This should really only be an issue with bool or int dtypes. float, object and datetime64[ns] can already hold NaN or NaT without changing the type.
Because of this, I’d recommend using the new nullable dtypes. You can use Int64 for your integer and 'boolean' for your Boolean columns. Both of these now support missing values with <NA>: pandas._libs.missing.NAType
import pandas as pd
df = pd.DataFrame({'a': [1]*6, 'b': [1, 2]*3, 'c': range(6)})
df2 = pd.DataFrame({'d': [1, 2], 'e': [True, False]})

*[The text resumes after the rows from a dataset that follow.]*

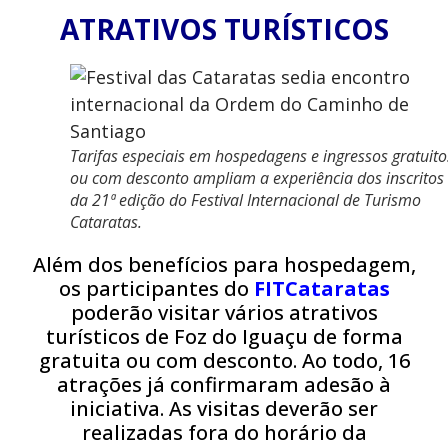
ATRATIVOS TURÍSTICOS
Tarifas especiais em hospedagens e ingressos gratuito
ou com desconto ampliam a experiência dos inscritos
da 21ª edição do Festival Internacional de Turismo
Cataratas.
Além dos benefícios para hospedagem,
os participantes do
FITCataratas
poderão visitar vários atrativos
turísticos de Foz do Iguaçu de forma
gratuita ou com desconto. Ao todo, 16
atrações já confirmaram adesão à
iniciativa. As visitas deverão ser
realizadas fora do horário da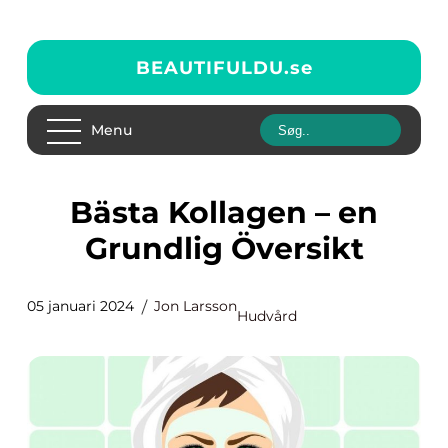
BEAUTIFULDU.
se
Menu
Bästa Kollagen – en
Grundlig Översikt
05 januari 2024
Jon Larsson
Hudvård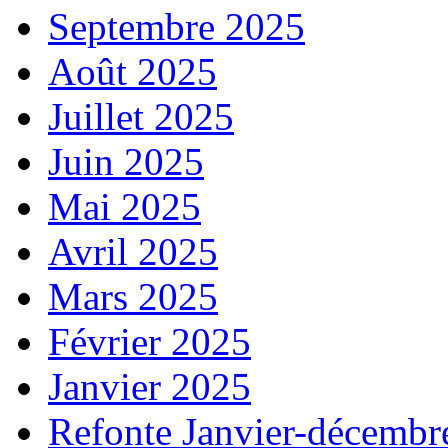
Septembre 2025
Août 2025
Juillet 2025
Juin 2025
Mai 2025
Avril 2025
Mars 2025
Février 2025
Janvier 2025
Refonte Janvier-décembr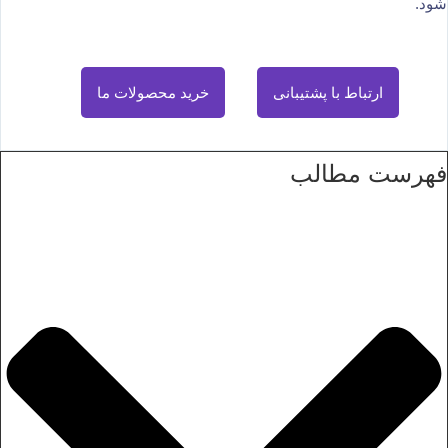
شود.
ارتباط با پشتیبانی
خرید محصولات ما
فهرست مطالب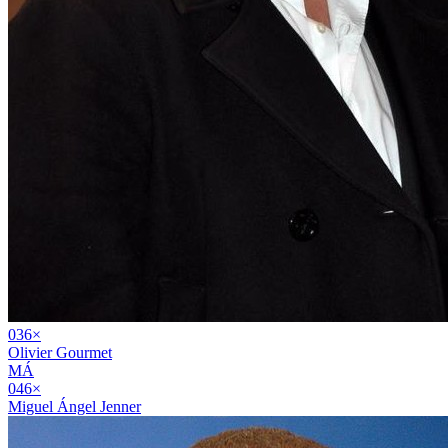
03
6
×
Olivier Gourmet
MÁ
04
6
×
Miguel Ángel Jenner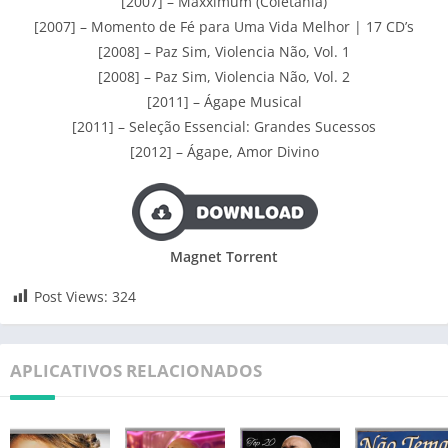
[2007] – Maxximum (Coletânia)
[2007] – Momento de Fé para Uma Vida Melhor | 17 CD’s
[2008] – Paz Sim, Violencia Não, Vol. 1
[2008] – Paz Sim, Violencia Não, Vol. 2
[2011] – Ágape Musical
[2011] – Seleção Essencial: Grandes Sucessos
[2012] – Ágape, Amor Divino
Magnet Torrent
Post Views:
324
APLICATIVOS RELACIONADOS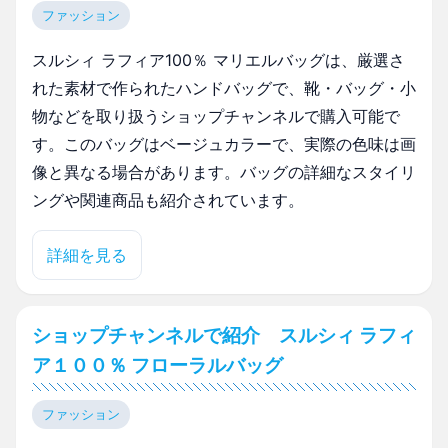
ファッション
スルシィ ラフィア100％ マリエルバッグは、厳選さ
れた素材で作られたハンドバッグで、靴・バッグ・小
物などを取り扱うショップチャンネルで購入可能で
す。このバッグはベージュカラーで、実際の色味は画
像と異なる場合があります。バッグの詳細なスタイリ
ングや関連商品も紹介されています。
詳細を見る
ショップチャンネルで紹介 スルシィ ラフィ
ア１００％ フローラルバッグ
ファッション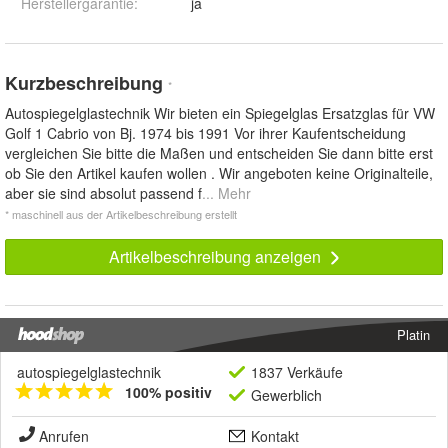
Herstellergarantie
:
ja
Kurzbeschreibung
*
Autospiegelglastechnik Wir bieten ein Spiegelglas Ersatzglas für VW
Golf 1 Cabrio von Bj. 1974 bis 1991 Vor ihrer Kaufentscheidung
vergleichen Sie bitte die Maßen und entscheiden Sie dann bitte erst
ob Sie den Artikel kaufen wollen . Wir angeboten keine Originalteile,
aber sie sind absolut passend f
... Mehr
* maschinell aus der Artikelbeschreibung erstellt
Artikelbeschreibung anzeigen
Platin
autospiegelglastechnik
1837 Verkäufe
100% positiv
Gewerblich
Anrufen
Kontakt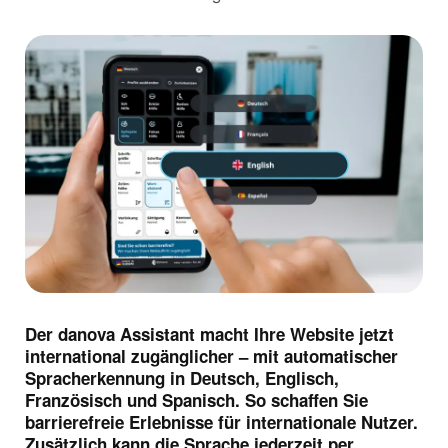
Der danova Assistant macht Ihre Website jetzt
international zugänglicher – mit automatischer
Spracherkennung in Deutsch, Englisch,
Französisch und Spanisch. So schaffen Sie
barrierefreie Erlebnisse für internationale Nutzer.
Zusätzlich kann die Sprache jederzeit per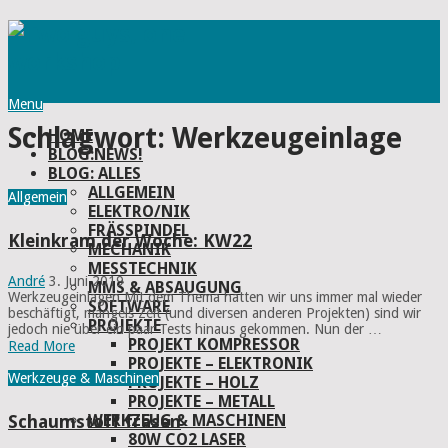
Menu
Schlagwort:
Werkzeugeinlage
HOME
BLOG:NEWS!
BLOG: ALLES
ALLGEMEIN
Allgemein
ELEKTRO/NIK
FRÄSSPINDEL
Kleinkram der Woche: KW22
MECHANIK
MESSTECHNIK
André
3. Juni 2019
MMS & ABSAUGUNG
Werkzeugeinlagen Mit dem Thema hatten wir uns immer mal wieder
SOFTWARE
beschäftigt, mangels Zeit (und diversen anderen Projekten) sind wir
PROJEKTE
jedoch nie über ein paar Tests hinaus gekommen. Nun der …
PROJEKT KOMPRESSOR
Read More
PROJEKTE – ELEKTRONIK
Werkzeuge & Maschinen
PROJEKTE – HOLZ
PROJEKTE – METALL
WERKZEUG & MASCHINEN
Schaumstoff fräsen
80W CO2 LASER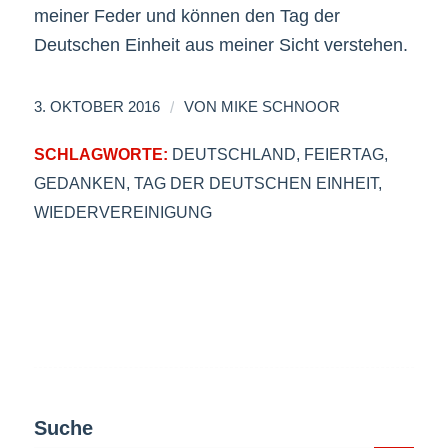
meiner Feder und können den Tag der
Deutschen Einheit aus meiner Sicht verstehen.
/
3. OKTOBER 2016
VON
MIKE SCHNOOR
SCHLAGWORTE:
DEUTSCHLAND
,
FEIERTAG
,
GEDANKEN
,
TAG DER DEUTSCHEN EINHEIT
,
WIEDERVEREINIGUNG
Suche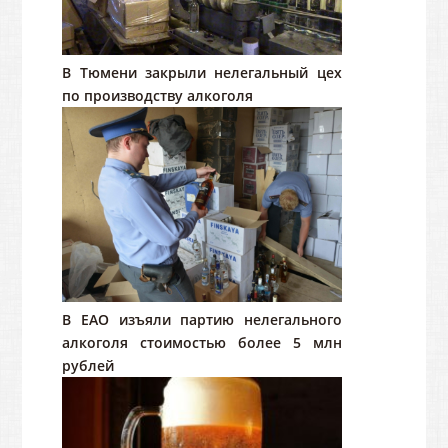
В Тюмени закрыли нелегальный цех
по производству алкоголя
В ЕАО изъяли партию нелегального
алкоголя стоимостью более 5 млн
рублей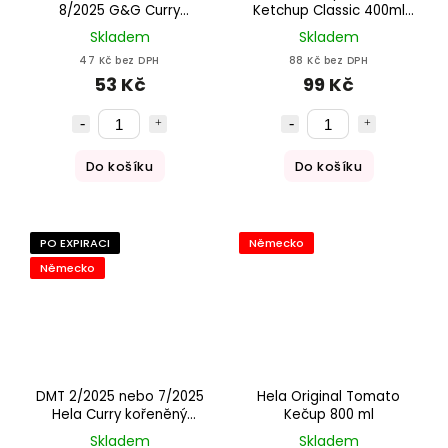
8/2025 G&G Curry
Ketchup Classic 400ml
kořeněny kečup 875ml
DMT 1.8.2026
Skladem
Skladem
47 Kč bez DPH
88 Kč bez DPH
53 Kč
99 Kč
Do košíku
Do košíku
PO EXPIRACI
Německo
Německo
DMT 2/2025 nebo 7/2025
Hela Original Tomato
Hela Curry kořeněný
Kečup 800 ml
kečup - mírně pálivý 800g
Skladem
Skladem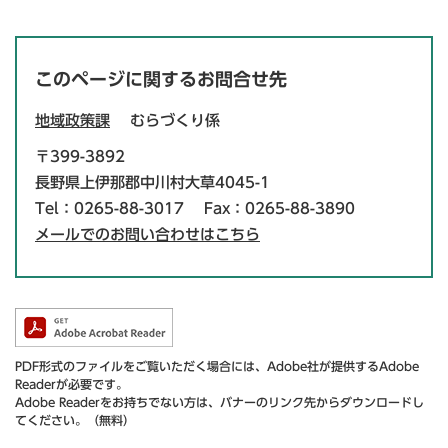
このページに関するお問合せ先
地域政策課
むらづくり係
〒399-3892
長野県上伊那郡中川村大草4045-1
Tel：0265-88-3017
Fax：0265-88-3890
メールでのお問い合わせはこちら
PDF形式のファイルをご覧いただく場合には、Adobe社が提供するAdobe
Readerが必要です。
Adobe Readerをお持ちでない方は、バナーのリンク先からダウンロードし
てください。（無料）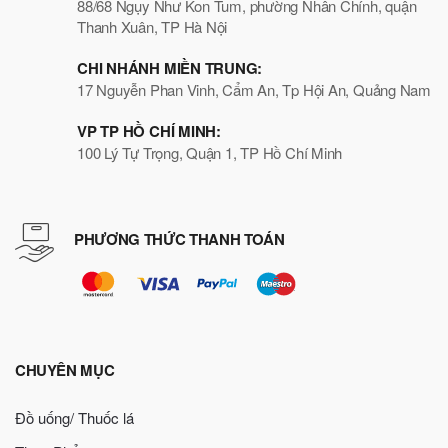
88/68 Ngụy Như Kon Tum, phường Nhân Chính, quận
Thanh Xuân, TP Hà Nội
CHI NHÁNH MIỀN TRUNG:
17 Nguyễn Phan Vinh, Cẩm An, Tp Hội An, Quảng Nam
VP TP HỒ CHÍ MINH:
100 Lý Tự Trọng, Quận 1, TP Hồ Chí Minh
PHƯƠNG THỨC THANH TOÁN
CHUYÊN MỤC
Đồ uống/ Thuốc lá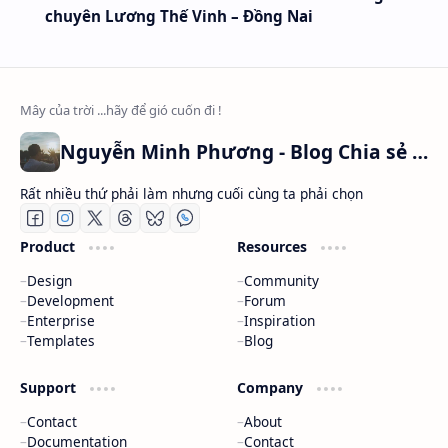
chuyên Lương Thế Vinh – Đồng Nai
Nguyễn Minh Phương - Blog Chia sẻ Kiến thức Chứng khoán & Tài liệu Toán học
Rất nhiều thứ phải làm nhưng cuối cùng ta phải chọn
Product
Resources
Design
Community
Development
Forum
Enterprise
Inspiration
Templates
Blog
Support
Company
Contact
About
Documentation
Contact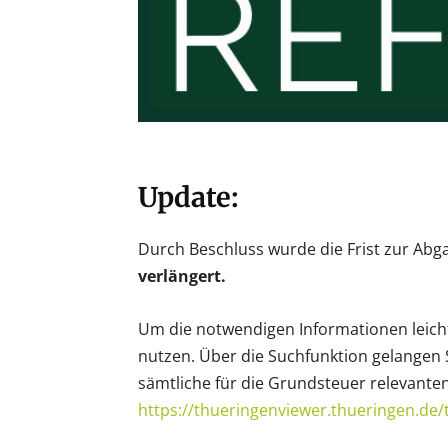
Update
:
Durch Beschluss wurde die Frist zur Ab
verlängert.
Um die notwendigen Informationen leich
nutzen. Über die Suchfunktion gelangen 
sämtliche für die Grundsteuer relevante
https://thueringenviewer.thueringen.de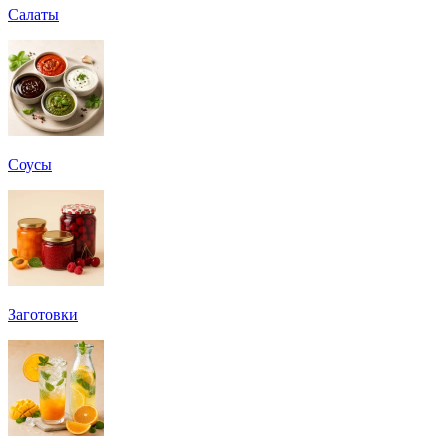
Салаты
Соусы
Заготовки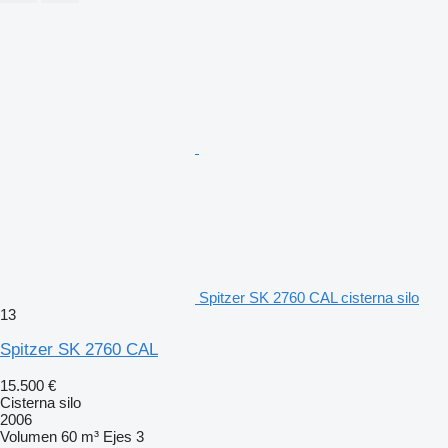
Spitzer SK 2760 CAL cisterna silo
13
Spitzer SK 2760 CAL
15.500 €
Cisterna silo
2006
Volumen
60 m³
Ejes
3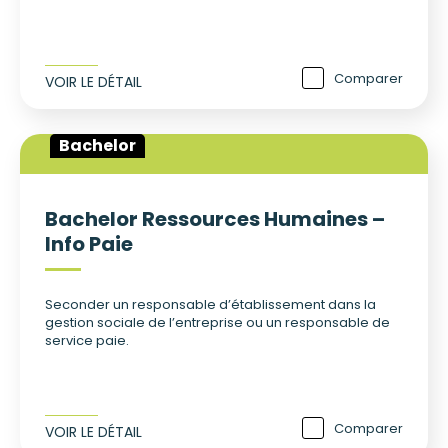
Comparer
VOIR LE DÉTAIL
Bachelor
Bachelor Ressources Humaines –
Info Paie
Seconder un responsable d’établissement dans la
gestion sociale de l’entreprise ou un responsable de
service paie.
Comparer
VOIR LE DÉTAIL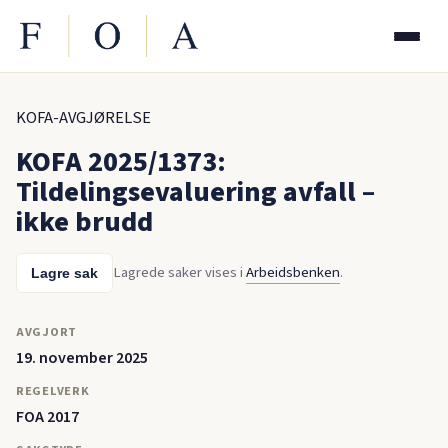
KOFA-AVGJØRELSE
KOFA 2025/1373:
Tildelingsevaluering avfall –
ikke brudd
Lagrede saker vises i
Arbeidsbenken
.
Lagre sak
AVGJORT
19. november 2025
REGELVERK
FOA 2017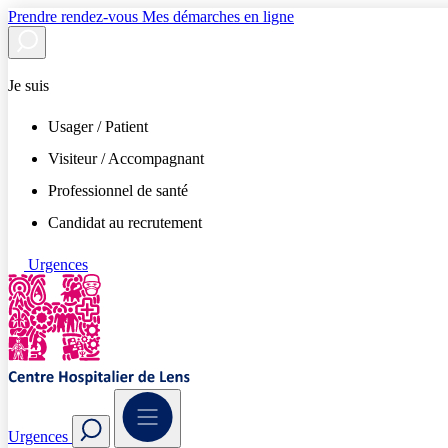
Prendre rendez-vous
Mes démarches en ligne
Je suis
Usager / Patient
Visiteur / Accompagnant
Professionnel de santé
Candidat au recrutement
Urgences
Urgences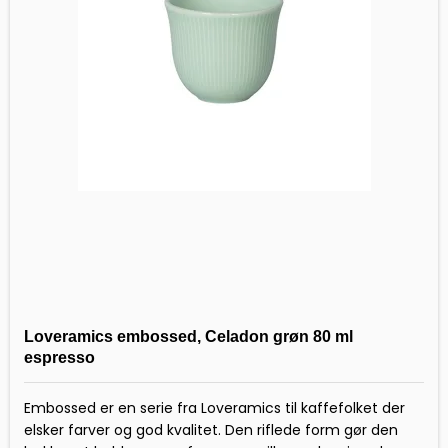
Loveramics embossed, Celadon grøn 80 ml
espresso
Embossed er en serie fra Loveramics til kaffefolket der
elsker farver og god kvalitet. Den riflede form gør den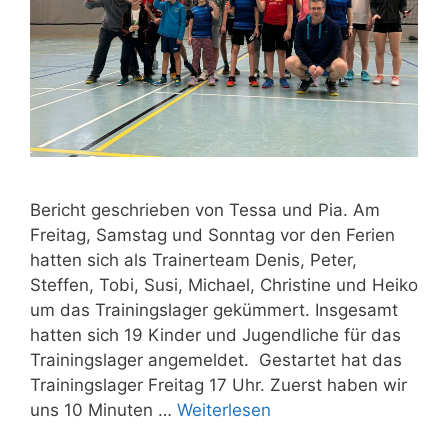
Bericht geschrieben von Tessa und Pia. Am
Freitag, Samstag und Sonntag vor den Ferien
hatten sich als Trainerteam Denis, Peter,
Steffen, Tobi, Susi, Michael, Christine und Heiko
um das Trainingslager gekümmert. Insgesamt
hatten sich 19 Kinder und Jugendliche für das
Trainingslager angemeldet. Gestartet hat das
Trainingslager Freitag 17 Uhr. Zuerst haben wir
uns 10 Minuten …
Weiterlesen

df2['d'] = df2['d'].astype('Int64')
df2['e'] = df2['e'].astype('boolean')
df2.dtypes
#d Int64
#e boolean
#dtype: object
df.join(df2)
# a b c d e
#0 1 1 0 1 True
#1 1 2 1 2 False
#2 1 1 2 <NA> <NA>
#3 1 2 3 <NA> <NA>
#4 1 1 4 <NA> <NA>
#5 1 2 5 <NA> <NA>
df.join(df2).dtypes
#a int64
#b int64
#c int64
#d Int64 <- dtype preserved
#e boolean <- dtype preserved
With Int64/Bool64 the fill value remains true to what you specify and the column is only upcast if you fill with a value incapable of fitting in the current dtype.